* [What is being asked] Here is a block of records. Copy every line in it that includes "Previous".

* [Document layout analysis data]
━━━━━━━━━━━━━━━━

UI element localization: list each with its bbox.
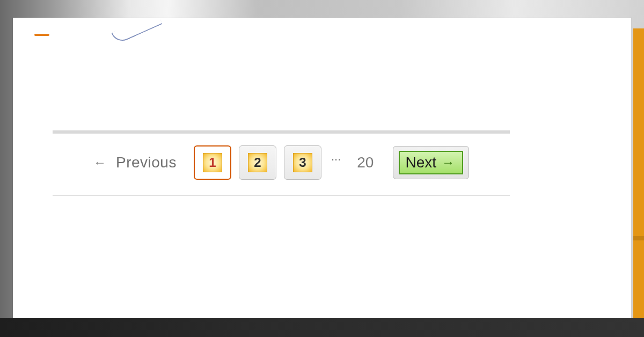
last-page-number[interactable]: 20 (357, 154, 374, 171)
pagination-ellipsis: ... (331, 150, 341, 164)
next-label: Next (405, 154, 436, 171)
previous-button[interactable]: ← Previous (93, 154, 177, 171)
pagination-block: ← Previous 1 2 3 ... 20 Next → (53, 130, 510, 196)
arrow-left-icon: ← (93, 155, 106, 170)
right-accent-bar (633, 28, 644, 318)
page-number-1: 1 (203, 153, 222, 172)
pagination: ← Previous 1 2 3 ... 20 Next → (53, 134, 510, 195)
page-button-2[interactable]: 2 (239, 145, 276, 180)
pagination-bottom-rule (53, 195, 510, 196)
next-button[interactable]: Next → (393, 146, 469, 179)
arrow-right-icon: → (442, 155, 455, 170)
page-button-1[interactable]: 1 (194, 145, 231, 180)
page-button-3[interactable]: 3 (284, 145, 321, 180)
background-bottom-strip (0, 318, 644, 337)
page-number-2: 2 (248, 153, 267, 172)
previous-label: Previous (116, 154, 177, 171)
page-number-3: 3 (293, 153, 312, 172)
next-button-inner: Next → (399, 151, 463, 174)
top-curve-decoration (111, 12, 163, 45)
top-accent-sliver (34, 34, 49, 36)
right-accent-divider (633, 236, 644, 240)
content-card: ← Previous 1 2 3 ... 20 Next → (13, 18, 631, 318)
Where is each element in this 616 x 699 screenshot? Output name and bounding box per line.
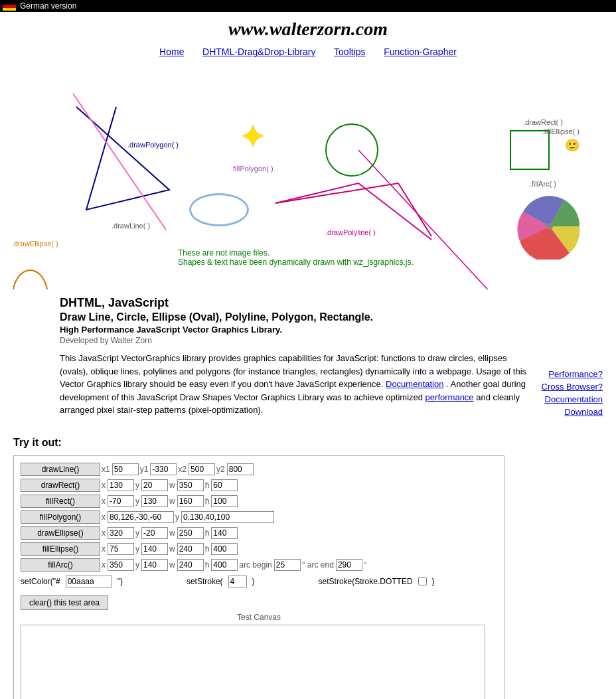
fillellipse-row: fillEllipse() x y w h [21, 542, 497, 556]
drawpolyline-label: .drawPolyline( ) [325, 228, 376, 236]
fillrect-h[interactable] [211, 495, 238, 507]
orange-ellipse [12, 270, 48, 289]
performance-text-link[interactable]: performance [425, 392, 474, 402]
svg-line-0 [73, 94, 166, 230]
pie-container [516, 193, 583, 262]
setstroke-dotted-checkbox[interactable] [418, 577, 427, 585]
fillellipse-h[interactable] [211, 543, 238, 555]
setcolor-prefix: setColor("# [21, 577, 60, 586]
drawrect-box [510, 130, 550, 170]
drawrect-btn[interactable]: drawRect() [21, 479, 100, 492]
content-subtitle: High Performance JavaScript Vector Graph… [60, 325, 531, 335]
fillrect-w[interactable] [177, 495, 204, 507]
x2-input[interactable] [189, 463, 215, 475]
setstroke-input[interactable] [228, 576, 247, 587]
content-desc: This JavaScript VectorGraphics library p… [60, 352, 531, 417]
fillpolygon-label: .fillPolygon( ) [231, 165, 273, 173]
content: DHTML, JavaScript Draw Line, Circle, Ell… [0, 289, 544, 424]
nav-tooltips[interactable]: Tooltips [334, 46, 365, 57]
fillpolygon-x[interactable] [108, 511, 174, 523]
fillarc-h[interactable] [211, 559, 238, 571]
content-tech: DHTML, JavaScript [60, 296, 531, 310]
fillellipse-btn[interactable]: fillEllipse() [21, 542, 100, 556]
nav-dhtml[interactable]: DHTML-Drag&Drop-Library [202, 46, 315, 57]
drawline-label: .drawLine( ) [112, 222, 150, 230]
developed-by: Developed by Walter Zorn [60, 336, 531, 345]
german-version-link[interactable]: German version [20, 1, 76, 11]
drawellipse-x[interactable] [108, 527, 134, 539]
setcolor-suffix: ") [117, 577, 123, 586]
fillpolygon-y[interactable] [181, 511, 274, 523]
drawrect-x[interactable] [108, 479, 134, 491]
setstroke-dotted-close: ) [432, 577, 435, 586]
star-shape: ✦ [239, 120, 267, 153]
drawpolygon-label: .drawPolygon( ) [127, 141, 179, 149]
note-text: These are not image files. Shapes & text… [178, 248, 414, 267]
fillarc-x[interactable] [108, 559, 134, 571]
fillarc-row: fillArc() x y w h arc begin ° arc end ° [21, 558, 497, 572]
fillpolygon-btn[interactable]: fillPolygon() [21, 510, 100, 524]
drawrect-y[interactable] [141, 479, 168, 491]
note-line2: Shapes & text have been dynamically draw… [178, 258, 414, 267]
clear-btn[interactable]: clear() this test area [21, 595, 108, 610]
fillarc-end[interactable] [336, 559, 362, 571]
x1-input[interactable] [112, 463, 139, 475]
fillarc-w[interactable] [177, 559, 204, 571]
drawellipse-w[interactable] [177, 527, 204, 539]
main-nav: Home DHTML-Drag&Drop-Library Tooltips Fu… [0, 42, 616, 64]
setcolor-input[interactable] [66, 576, 112, 587]
blue-ellipse [189, 193, 249, 226]
fillellipse-label: .fillEllipse( ) [542, 127, 579, 135]
fillrect-x[interactable] [108, 495, 134, 507]
green-circle [325, 123, 378, 177]
pie-chart [516, 193, 583, 260]
documentation-link[interactable]: Documentation [542, 394, 603, 404]
sidebar-links: Performance? Cross Browser? Documentatio… [542, 369, 603, 420]
fillellipse-x[interactable] [108, 543, 134, 555]
doc-link[interactable]: Documentation [386, 379, 443, 389]
fillrect-y[interactable] [141, 495, 168, 507]
fillrect-btn[interactable]: fillRect() [21, 495, 100, 508]
y1-label: y1 [140, 465, 149, 474]
fillellipse-w[interactable] [177, 543, 204, 555]
fillarc-begin[interactable] [274, 559, 301, 571]
drawellipse-label: .drawEllipse( ) [12, 240, 58, 248]
y1-input[interactable] [150, 463, 177, 475]
performance-link[interactable]: Performance? [542, 369, 603, 379]
download-link[interactable]: Download [542, 407, 603, 417]
tryout-section: Try it out: drawLine() x1 y1 x2 y2 drawR… [0, 424, 616, 700]
nav-grapher[interactable]: Function-Grapher [384, 46, 457, 57]
demo-table: drawLine() x1 y1 x2 y2 drawRect() x y w … [13, 455, 504, 700]
crossbrowser-link[interactable]: Cross Browser? [542, 382, 603, 392]
drawrect-h[interactable] [211, 479, 238, 491]
setstroke-prefix: setStroke( [187, 577, 223, 586]
test-canvas [21, 625, 485, 700]
german-flag [3, 2, 16, 11]
drawellipse-h[interactable] [211, 527, 238, 539]
fillpolygon-row: fillPolygon() x y [21, 510, 497, 524]
tryout-title: Try it out: [13, 437, 603, 449]
y2-input[interactable] [227, 463, 254, 475]
content-title: Draw Line, Circle, Ellipse (Oval), Polyl… [60, 311, 531, 323]
fillarc-btn[interactable]: fillArc() [21, 558, 100, 572]
drawellipse-y[interactable] [141, 527, 168, 539]
top-bar: German version [0, 0, 616, 12]
svg-point-3 [546, 223, 553, 230]
drawellipse-btn[interactable]: drawEllipse() [21, 526, 100, 540]
drawrect-row: drawRect() x y w h [21, 479, 497, 492]
fillellipse-y[interactable] [141, 543, 168, 555]
demo-area: .drawPolygon( ) .fillPolygon( ) .drawLin… [0, 64, 616, 289]
drawrect-w[interactable] [177, 479, 204, 491]
setstroke-dotted-label: setStroke(Stroke.DOTTED [319, 577, 413, 586]
smiley-icon: 🙂 [565, 138, 579, 153]
x2-label: x2 [178, 465, 187, 474]
drawellipse-row: drawEllipse() x y w h [21, 526, 497, 540]
x1-label: x1 [102, 465, 110, 474]
fillarc-y[interactable] [141, 559, 168, 571]
fillarc-label: .fillArc( ) [530, 180, 556, 188]
setstroke-suffix: ) [252, 577, 255, 586]
canvas-label: Test Canvas [21, 613, 497, 622]
site-title-link[interactable]: www.walterzorn.com [228, 19, 388, 39]
drawline-btn[interactable]: drawLine() [21, 463, 100, 476]
nav-home[interactable]: Home [159, 46, 184, 57]
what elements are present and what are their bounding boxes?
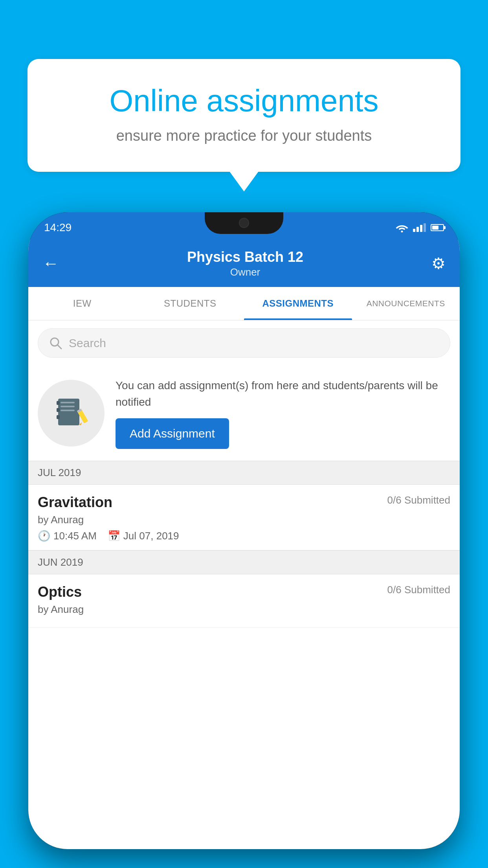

━━━━━━━━━━━━━━━━

* [Problem solution]
previous-button[interactable]: ← Previous (93, 154, 177, 171)
pagination-block: ← Previous 1 2 3 ... 20 Next → (53, 130, 510, 196)
pagination: ← Previous 1 2 3 ... 20 Next → (53, 134, 510, 195)
previous-label: Previous (116, 154, 177, 171)
content-card: ← Previous 1 2 3 ... 20 Next → (13, 18, 631, 318)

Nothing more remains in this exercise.